**Exercise:** Reproduce, unaltered, the line with "イベント (800, 463)" along with every line that follows it in the records, up to the last.

**Saved entries:**
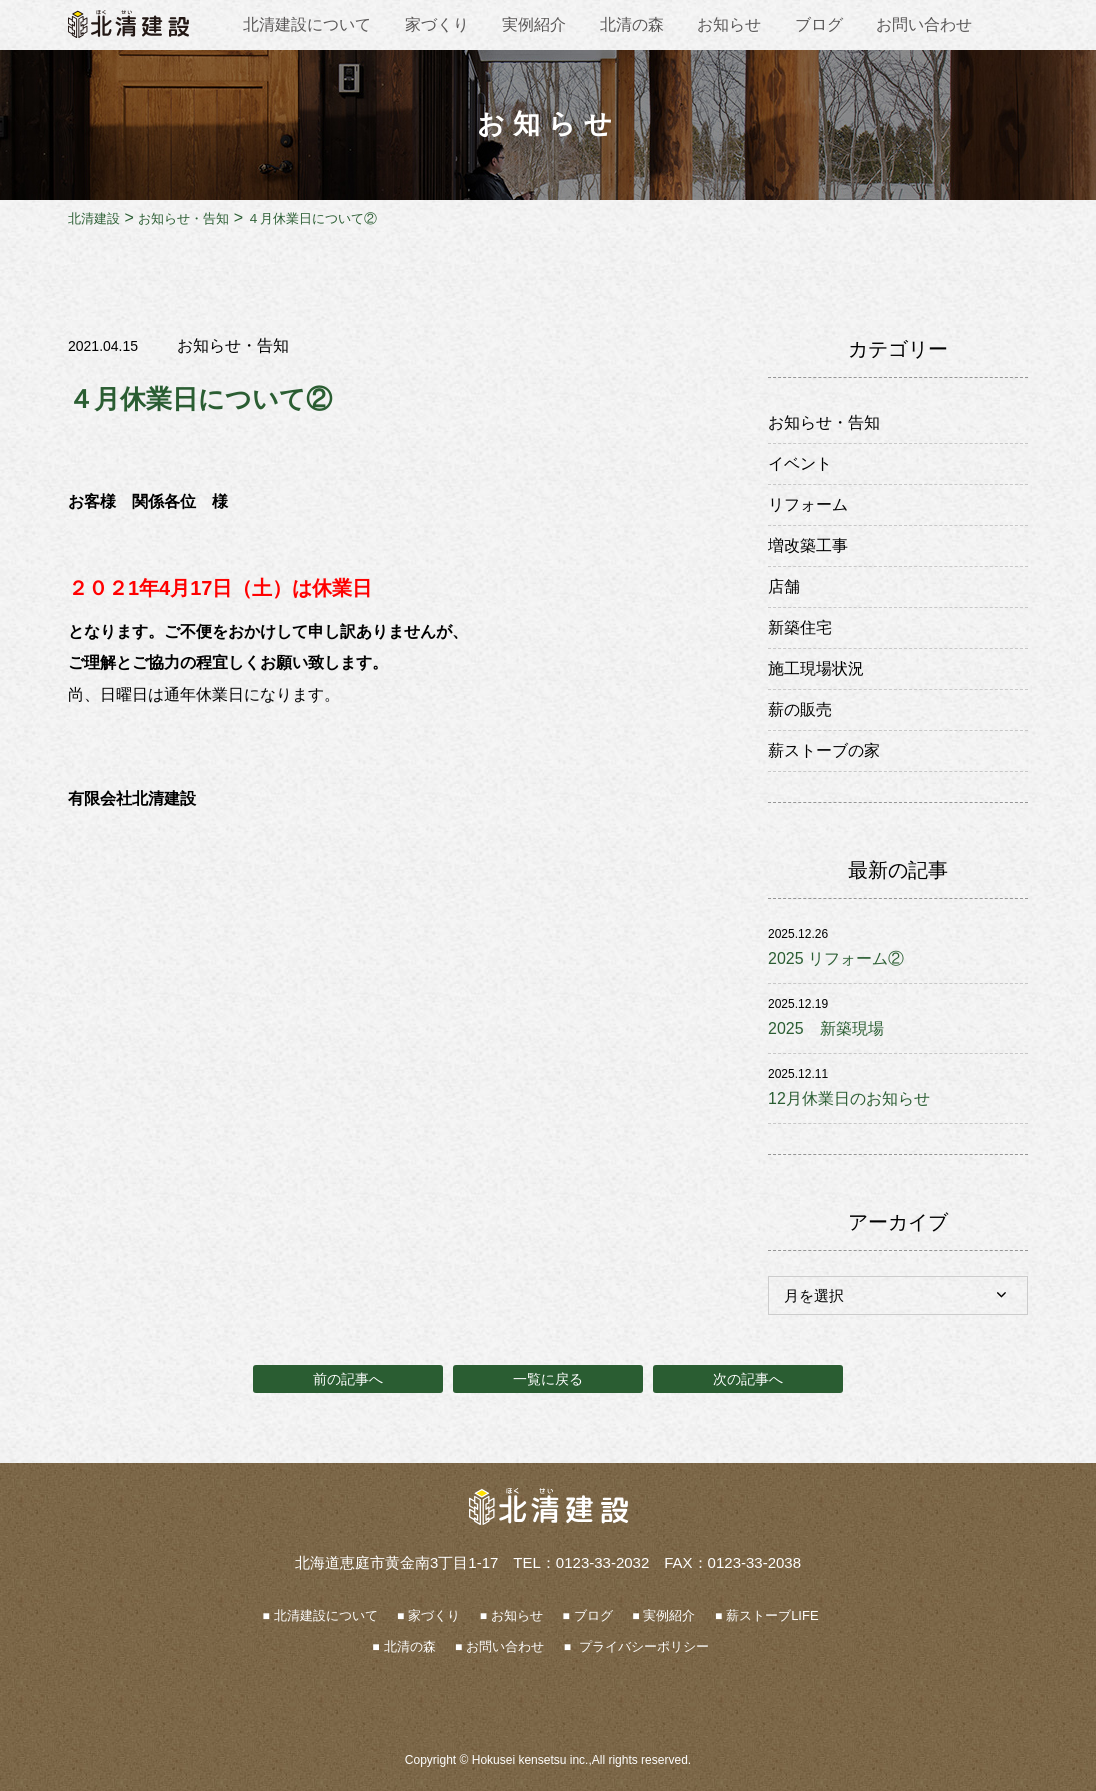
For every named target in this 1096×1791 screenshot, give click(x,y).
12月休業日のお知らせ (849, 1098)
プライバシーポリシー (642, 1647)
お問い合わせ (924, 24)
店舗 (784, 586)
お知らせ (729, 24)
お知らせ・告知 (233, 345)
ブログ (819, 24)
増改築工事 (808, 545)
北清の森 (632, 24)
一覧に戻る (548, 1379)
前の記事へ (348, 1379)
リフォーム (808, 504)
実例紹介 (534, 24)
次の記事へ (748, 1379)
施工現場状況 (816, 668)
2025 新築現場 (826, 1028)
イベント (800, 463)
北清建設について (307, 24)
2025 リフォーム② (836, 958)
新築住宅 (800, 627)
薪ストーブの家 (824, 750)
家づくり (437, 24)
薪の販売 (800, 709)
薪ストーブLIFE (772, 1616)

**Problem solution:**
イベント (800, 463)
北清建設について (307, 24)
2025 リフォーム② (836, 958)
新築住宅 (800, 627)
薪ストーブの家 (824, 750)
家づくり (437, 24)
薪の販売 (800, 709)
薪ストーブLIFE (772, 1616)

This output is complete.